Queen of Fashion paints a sympathetic portrait of Marie Antoinette, in which a woman uses fashion to express her identity at each stage of her life, both creating innovation and fueling a narcissism that helped lead to her (extremely tragic and horrible) death. For anyone interested in the political power of clothes, the incredible fashions of this era, or the life of Marie Antoinette, I highly recommend picking up this book!
Comments
Andrea
December 21, 2010 #
This sounds like a great book! French queens had no real power at all, and were basically broodmares. And as you note, she was unable to fulfill even that role :/
Sarai
December 22, 2010 #
Yes, it astounds me that her very position as queen was threatened until she finally had a child.
Julie
December 21, 2010 #
Thanks for this review – it looks like an interesting book. I just ordered it from my library. :-)
Katrina
December 21, 2010 #
I can’t wait to pick this up! It’s so interesting to think that ‘powerful’ women like the queen might have turned to fashion as a way to control something in their lives.
Thanks for the recommendation!
melissa
December 22, 2010 #
ooh I read this book earlier this year!

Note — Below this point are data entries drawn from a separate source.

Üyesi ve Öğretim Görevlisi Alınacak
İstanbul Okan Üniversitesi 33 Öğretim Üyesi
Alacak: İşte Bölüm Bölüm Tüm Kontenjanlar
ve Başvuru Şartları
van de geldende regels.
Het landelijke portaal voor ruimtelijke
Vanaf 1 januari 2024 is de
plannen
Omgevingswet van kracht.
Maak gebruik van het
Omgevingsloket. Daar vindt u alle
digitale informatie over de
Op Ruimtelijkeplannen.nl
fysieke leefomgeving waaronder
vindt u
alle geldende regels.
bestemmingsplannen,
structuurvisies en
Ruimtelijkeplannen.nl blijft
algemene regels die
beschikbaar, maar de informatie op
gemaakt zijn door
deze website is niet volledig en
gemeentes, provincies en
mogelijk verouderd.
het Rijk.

I agree – it was utterly fascinating and I learned SO much! I keep seeing her influence everywhere now after reading it, and I can’t wait to see some of the places mentioned in the book when we’re next in Paris this April…
Sarai
December 22, 2010 #
Yes, I think I will have a fresh perspective the next time I visit Paris and Versailles as well! I plan to read Antonia Fraser’s biography soon too. There were so many parallels in her life and her public image to today’s world.
Carolyn
January 3, 2011 #
I read this book a couple of years ago, and also very much enjoyed it. As a dress historian I have, however, a couple of cautions. While the book is obviously very thoroughly researched, I think the author gets a little…fanciful, or overly enthusiastic about some of her connections between Marie Antoinettes fashion choices and political repercussions. This is a tendency to which I can fully relate: when you have a great idea/direction you see connections EVERYWHERE, even when they’re tenuous or something else may be going on. However, that’s when a responsible researcher steps back and casts an objective eye over things. I think this objective perspective is sometimes lacking in the book.
Secondly, I wouldn’t use it as a guide for understanding the actual, physical pieces of clothing. As both an avid sewist and dress history scholar I just get a feeling that she doesn’t know much about garment construction (either past or present).

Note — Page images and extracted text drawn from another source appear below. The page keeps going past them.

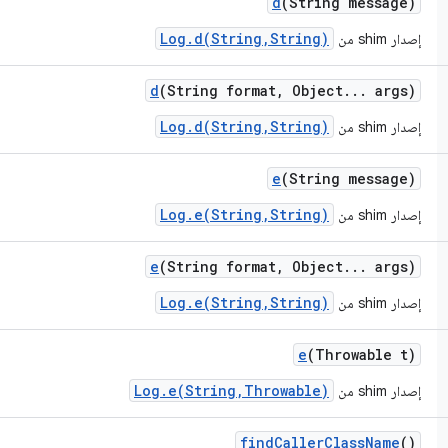
d
(String message)
Log.d(String,String)
إصدار shim من
d
(String format
,
Object
.
.
.
args)
Log.d(String,String)
إصدار shim من
e
(String message)
Log.e(String,String)
إصدار shim من
e
(String format
,
Object
.
.
.
args)
Log.e(String,String)
إصدار shim من
e
(Throwable t)
Log.e(String,Throwable)
إصدار shim من
find
Caller
Class
Name
()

These comments are not meant to put anyone off of reading the book. I do think it is of value, and is very enjoyable. I just wouldn’t take it as gospel.
Sarai
January 3, 2011 #
Carolyn, thank you for your insightful comments. I don’t have the background to comment on your first point, but I do agree that there isn’t much construction detail in the book. That didn’t particularly bother me, though I can see how it might have enriched it in some ways.